--- Work required ---
Only the lines from the one containing "Render at 220×310." to the end of the data are wanted; print them exactly as they appear.
• • • •
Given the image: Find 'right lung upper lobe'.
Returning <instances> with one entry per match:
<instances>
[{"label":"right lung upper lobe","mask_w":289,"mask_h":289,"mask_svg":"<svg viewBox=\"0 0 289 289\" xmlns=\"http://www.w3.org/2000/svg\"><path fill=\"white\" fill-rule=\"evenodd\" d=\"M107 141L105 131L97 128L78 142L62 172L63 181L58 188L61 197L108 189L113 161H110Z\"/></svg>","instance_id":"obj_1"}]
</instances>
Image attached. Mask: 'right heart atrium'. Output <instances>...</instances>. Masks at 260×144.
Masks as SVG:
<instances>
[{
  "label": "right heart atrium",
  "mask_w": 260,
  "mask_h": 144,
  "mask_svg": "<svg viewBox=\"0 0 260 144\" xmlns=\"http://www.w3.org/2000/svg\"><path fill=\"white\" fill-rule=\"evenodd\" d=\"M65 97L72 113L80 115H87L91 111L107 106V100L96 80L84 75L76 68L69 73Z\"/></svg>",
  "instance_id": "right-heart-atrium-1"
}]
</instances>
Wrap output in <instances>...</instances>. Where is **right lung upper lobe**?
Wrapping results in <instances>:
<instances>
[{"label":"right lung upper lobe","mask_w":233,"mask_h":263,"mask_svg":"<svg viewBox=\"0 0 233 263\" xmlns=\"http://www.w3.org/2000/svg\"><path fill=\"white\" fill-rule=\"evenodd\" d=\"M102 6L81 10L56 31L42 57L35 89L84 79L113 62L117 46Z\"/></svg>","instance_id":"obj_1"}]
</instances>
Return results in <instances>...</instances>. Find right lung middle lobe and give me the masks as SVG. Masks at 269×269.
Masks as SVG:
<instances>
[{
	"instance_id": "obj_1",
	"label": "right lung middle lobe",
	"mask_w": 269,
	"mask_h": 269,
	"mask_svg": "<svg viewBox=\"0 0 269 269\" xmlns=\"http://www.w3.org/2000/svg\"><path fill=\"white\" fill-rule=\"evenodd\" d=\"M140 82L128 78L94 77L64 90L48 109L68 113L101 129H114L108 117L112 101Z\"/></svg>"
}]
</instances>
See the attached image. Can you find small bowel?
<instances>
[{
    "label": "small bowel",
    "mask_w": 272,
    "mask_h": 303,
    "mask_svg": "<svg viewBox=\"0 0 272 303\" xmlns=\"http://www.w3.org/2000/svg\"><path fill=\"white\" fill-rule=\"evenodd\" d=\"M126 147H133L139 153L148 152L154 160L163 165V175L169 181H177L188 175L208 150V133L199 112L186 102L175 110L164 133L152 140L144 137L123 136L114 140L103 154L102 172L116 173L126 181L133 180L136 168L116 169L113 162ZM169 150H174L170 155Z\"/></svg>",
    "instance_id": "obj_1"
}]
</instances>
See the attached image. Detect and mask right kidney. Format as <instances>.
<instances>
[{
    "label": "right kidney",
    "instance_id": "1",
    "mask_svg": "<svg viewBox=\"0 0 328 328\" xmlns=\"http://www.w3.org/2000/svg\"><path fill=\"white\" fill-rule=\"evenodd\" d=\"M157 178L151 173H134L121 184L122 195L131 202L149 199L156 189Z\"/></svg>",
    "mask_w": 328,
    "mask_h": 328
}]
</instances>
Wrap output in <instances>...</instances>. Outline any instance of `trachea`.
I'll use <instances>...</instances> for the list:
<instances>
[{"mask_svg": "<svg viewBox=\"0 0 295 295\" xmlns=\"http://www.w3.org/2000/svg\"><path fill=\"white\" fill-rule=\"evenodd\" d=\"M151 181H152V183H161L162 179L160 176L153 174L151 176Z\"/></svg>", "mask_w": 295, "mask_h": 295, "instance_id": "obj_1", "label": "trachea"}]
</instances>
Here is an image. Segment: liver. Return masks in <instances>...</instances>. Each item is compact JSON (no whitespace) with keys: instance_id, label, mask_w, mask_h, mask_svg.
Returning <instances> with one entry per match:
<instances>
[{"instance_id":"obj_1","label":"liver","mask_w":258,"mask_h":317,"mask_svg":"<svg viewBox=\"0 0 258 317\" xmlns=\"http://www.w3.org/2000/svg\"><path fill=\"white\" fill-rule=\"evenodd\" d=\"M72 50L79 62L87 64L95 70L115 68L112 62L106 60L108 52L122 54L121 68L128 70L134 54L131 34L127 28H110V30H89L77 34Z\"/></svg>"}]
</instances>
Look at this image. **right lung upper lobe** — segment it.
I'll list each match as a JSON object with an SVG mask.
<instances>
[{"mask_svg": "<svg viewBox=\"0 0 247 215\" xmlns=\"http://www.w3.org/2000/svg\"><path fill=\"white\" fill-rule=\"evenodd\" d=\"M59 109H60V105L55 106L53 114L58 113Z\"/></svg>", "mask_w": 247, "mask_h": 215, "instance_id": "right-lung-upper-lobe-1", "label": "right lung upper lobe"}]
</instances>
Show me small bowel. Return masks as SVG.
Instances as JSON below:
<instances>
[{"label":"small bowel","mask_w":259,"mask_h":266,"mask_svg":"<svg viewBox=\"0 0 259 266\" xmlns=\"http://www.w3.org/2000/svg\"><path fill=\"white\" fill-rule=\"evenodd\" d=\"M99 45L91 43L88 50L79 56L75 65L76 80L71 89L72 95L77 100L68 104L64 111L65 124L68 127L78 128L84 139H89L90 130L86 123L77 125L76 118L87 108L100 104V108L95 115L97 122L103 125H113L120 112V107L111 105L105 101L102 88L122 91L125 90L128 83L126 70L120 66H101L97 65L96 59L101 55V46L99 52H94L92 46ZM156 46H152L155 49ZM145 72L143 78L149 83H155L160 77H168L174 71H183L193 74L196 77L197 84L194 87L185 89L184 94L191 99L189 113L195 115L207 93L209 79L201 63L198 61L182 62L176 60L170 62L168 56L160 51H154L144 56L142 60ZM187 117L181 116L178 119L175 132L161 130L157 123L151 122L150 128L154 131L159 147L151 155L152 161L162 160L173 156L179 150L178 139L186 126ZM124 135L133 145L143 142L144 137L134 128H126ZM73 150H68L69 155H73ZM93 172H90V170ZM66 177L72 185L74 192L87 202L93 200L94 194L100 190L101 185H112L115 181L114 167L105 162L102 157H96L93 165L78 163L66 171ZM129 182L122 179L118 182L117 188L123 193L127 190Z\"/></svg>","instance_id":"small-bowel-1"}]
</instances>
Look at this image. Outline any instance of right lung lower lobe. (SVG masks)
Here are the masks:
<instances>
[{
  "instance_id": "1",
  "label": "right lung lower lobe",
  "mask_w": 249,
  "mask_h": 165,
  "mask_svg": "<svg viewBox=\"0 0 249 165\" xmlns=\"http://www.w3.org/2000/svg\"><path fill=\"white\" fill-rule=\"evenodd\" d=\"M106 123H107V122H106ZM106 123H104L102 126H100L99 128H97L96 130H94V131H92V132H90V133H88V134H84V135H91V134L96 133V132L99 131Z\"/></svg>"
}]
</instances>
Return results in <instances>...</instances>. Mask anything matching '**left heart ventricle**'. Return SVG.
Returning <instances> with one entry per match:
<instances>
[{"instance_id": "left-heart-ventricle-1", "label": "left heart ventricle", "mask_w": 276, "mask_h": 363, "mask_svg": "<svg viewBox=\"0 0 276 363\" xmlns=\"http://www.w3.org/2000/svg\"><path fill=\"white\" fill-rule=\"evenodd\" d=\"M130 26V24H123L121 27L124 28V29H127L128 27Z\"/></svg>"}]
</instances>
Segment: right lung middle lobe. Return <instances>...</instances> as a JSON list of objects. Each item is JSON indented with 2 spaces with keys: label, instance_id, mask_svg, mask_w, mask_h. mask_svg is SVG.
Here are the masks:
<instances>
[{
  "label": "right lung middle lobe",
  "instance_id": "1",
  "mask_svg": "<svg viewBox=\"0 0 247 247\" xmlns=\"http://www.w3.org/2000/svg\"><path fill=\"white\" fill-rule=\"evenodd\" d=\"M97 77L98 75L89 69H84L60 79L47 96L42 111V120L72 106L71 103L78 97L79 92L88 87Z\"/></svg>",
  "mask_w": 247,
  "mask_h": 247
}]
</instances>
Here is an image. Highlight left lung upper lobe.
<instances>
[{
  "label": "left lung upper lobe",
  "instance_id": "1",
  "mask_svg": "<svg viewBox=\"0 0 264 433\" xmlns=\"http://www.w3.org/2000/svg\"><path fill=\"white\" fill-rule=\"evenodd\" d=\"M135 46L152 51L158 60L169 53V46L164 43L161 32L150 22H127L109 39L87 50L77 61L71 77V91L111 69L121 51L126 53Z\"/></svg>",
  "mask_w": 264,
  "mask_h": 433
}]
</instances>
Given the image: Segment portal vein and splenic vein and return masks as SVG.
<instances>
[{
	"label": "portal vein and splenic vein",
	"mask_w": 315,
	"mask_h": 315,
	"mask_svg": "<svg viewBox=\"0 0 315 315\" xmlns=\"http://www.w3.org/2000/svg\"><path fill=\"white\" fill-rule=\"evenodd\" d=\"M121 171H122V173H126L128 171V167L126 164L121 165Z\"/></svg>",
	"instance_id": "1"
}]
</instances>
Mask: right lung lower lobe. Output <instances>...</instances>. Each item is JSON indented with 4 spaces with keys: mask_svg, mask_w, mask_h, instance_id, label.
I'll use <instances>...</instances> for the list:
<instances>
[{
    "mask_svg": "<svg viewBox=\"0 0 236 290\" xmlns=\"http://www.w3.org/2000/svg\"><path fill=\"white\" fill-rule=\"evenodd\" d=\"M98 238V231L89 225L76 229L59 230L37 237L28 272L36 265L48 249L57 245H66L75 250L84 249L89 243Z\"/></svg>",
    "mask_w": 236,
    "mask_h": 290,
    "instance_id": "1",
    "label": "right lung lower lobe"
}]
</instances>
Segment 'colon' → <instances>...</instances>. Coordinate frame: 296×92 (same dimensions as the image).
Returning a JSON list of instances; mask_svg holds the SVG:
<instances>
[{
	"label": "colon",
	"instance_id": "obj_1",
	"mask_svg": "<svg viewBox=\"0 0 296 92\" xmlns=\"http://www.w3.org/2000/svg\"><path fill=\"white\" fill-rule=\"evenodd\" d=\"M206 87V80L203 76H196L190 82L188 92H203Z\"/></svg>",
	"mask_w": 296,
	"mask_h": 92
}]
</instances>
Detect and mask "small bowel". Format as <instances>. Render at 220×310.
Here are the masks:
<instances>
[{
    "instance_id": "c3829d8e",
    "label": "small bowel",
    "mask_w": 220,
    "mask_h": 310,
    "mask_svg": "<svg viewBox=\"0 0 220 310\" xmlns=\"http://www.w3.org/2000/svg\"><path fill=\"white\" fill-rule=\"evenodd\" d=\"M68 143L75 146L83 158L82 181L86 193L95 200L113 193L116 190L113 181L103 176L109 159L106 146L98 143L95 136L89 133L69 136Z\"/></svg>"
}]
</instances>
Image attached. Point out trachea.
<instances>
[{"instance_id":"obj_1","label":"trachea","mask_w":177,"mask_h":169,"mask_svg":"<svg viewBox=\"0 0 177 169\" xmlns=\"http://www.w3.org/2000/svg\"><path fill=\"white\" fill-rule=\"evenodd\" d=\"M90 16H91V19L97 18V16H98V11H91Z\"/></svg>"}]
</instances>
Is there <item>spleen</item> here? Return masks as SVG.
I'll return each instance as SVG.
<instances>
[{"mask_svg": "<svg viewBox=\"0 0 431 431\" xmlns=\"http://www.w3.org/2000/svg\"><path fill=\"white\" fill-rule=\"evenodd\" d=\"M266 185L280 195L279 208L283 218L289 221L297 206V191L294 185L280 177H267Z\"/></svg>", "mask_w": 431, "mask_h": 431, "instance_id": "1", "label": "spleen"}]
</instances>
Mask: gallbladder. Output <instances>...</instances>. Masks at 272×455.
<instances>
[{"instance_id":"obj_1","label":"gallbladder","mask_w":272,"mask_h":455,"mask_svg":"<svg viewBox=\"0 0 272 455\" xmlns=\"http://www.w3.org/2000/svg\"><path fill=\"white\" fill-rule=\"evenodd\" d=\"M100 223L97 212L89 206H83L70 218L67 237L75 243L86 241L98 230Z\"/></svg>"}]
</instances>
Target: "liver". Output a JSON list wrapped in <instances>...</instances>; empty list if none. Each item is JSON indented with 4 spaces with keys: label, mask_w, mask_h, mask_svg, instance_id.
• • • •
--- Written solution ---
Detect and mask "small bowel". Format as <instances>. Render at 220×310.
Here are the masks:
<instances>
[{
    "instance_id": "c3829d8e",
    "label": "small bowel",
    "mask_w": 220,
    "mask_h": 310,
    "mask_svg": "<svg viewBox=\"0 0 220 310\" xmlns=\"http://www.w3.org/2000/svg\"><path fill=\"white\" fill-rule=\"evenodd\" d=\"M68 143L75 146L83 158L82 181L86 193L95 200L113 193L116 190L113 181L103 176L109 159L106 146L98 143L95 136L89 133L69 136Z\"/></svg>"
}]
</instances>
Image attached. Point out trachea.
<instances>
[{"instance_id":"obj_1","label":"trachea","mask_w":177,"mask_h":169,"mask_svg":"<svg viewBox=\"0 0 177 169\" xmlns=\"http://www.w3.org/2000/svg\"><path fill=\"white\" fill-rule=\"evenodd\" d=\"M90 16H91V19L97 18V16H98V11H91Z\"/></svg>"}]
</instances>
Is there <item>spleen</item> here? Return masks as SVG.
I'll return each instance as SVG.
<instances>
[{"mask_svg": "<svg viewBox=\"0 0 431 431\" xmlns=\"http://www.w3.org/2000/svg\"><path fill=\"white\" fill-rule=\"evenodd\" d=\"M266 185L280 195L279 208L283 218L289 221L297 206V191L294 185L280 177H267Z\"/></svg>", "mask_w": 431, "mask_h": 431, "instance_id": "1", "label": "spleen"}]
</instances>
Mask: gallbladder. Output <instances>...</instances>. Masks at 272×455.
<instances>
[{"instance_id":"obj_1","label":"gallbladder","mask_w":272,"mask_h":455,"mask_svg":"<svg viewBox=\"0 0 272 455\" xmlns=\"http://www.w3.org/2000/svg\"><path fill=\"white\" fill-rule=\"evenodd\" d=\"M100 223L97 212L89 206H83L70 218L67 237L75 243L86 241L98 230Z\"/></svg>"}]
</instances>
Target: "liver". Output a JSON list wrapped in <instances>...</instances>; empty list if none. Each item is JSON indented with 4 spaces with keys: label, mask_w, mask_h, mask_svg, instance_id.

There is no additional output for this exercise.